New Chair of Neurosurgery Appointed at University of Rochester School of Medicine

July 09, 1998

Robert J. Maciunas, M.D. has been named chair of the department of Neurosurgery at the University of Rochester Medical Center.

A former Professor of Neurological Surgery and Biomedical Engineering at Vanderbuilt University, Maciunas has served as the director of the Vanderbuilt University's Stereotactic Neurosurgical Program since 1986, developing computer-assisted, image-guided equipment that helps surgeons find their way through an individual's brain before the actual operation. His research will enable surgeons to inject therapeutic drugs directly into tumors once thought inoperable. At the University of Rochester, his goal is to make the department the premier center for neurosurgical development, drawing on the university's technological resources to design new methods and machines for neurosurgery.
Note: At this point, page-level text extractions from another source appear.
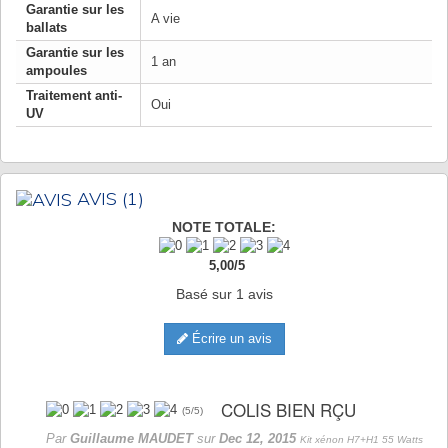
Garantie sur les
A vie
ballats
Garantie sur les
1 an
ampoules
Traitement anti-
Oui
UV
AVIS
(1)
NOTE TOTALE:
5,00
/
5
Basé sur
1
avis
Écrire un avis
COLIS BIEN RÇU
(
5
/
5
)
Par
Guillaume MAUDET
sur
Dec 12, 2015
Kit xénon H7+H1 55 Watts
An editor of five books, Maciunas is also working on methods of delivering gene therapy and radiation with sub-millimeter precision, which will allow the possible eradicate of some illnesses without major surgery. By uniting technological advances with neurosurgery, he hopes to reduce the cost to patients by making neurosurgery more efficient.

"The work of Dr. Maciunas is an exciting addition to the Medical Center," says Jay H. Stein, M.D., senior vice president and vice provost for Health Affairs and Medical Center and Strong Health System CEO. "I'm pleased that we have been successful in bringing to the Rochester community a research scientist with a sharp focus on the needs of patients."

Maciunas earned his medical degree at the University of Illinois, and earned his internship and residency in neurosurgery and fellowships in cerebrovascular and stereotactic neurosurgery. He is a member of several organizations including the Society for Neuroscience, the American Association of Neurosurgery, the Congress of Neurological Surgeons, the American Society for Stereotactic and Functional Neurosurgery, and the Children's Cancer Study Group.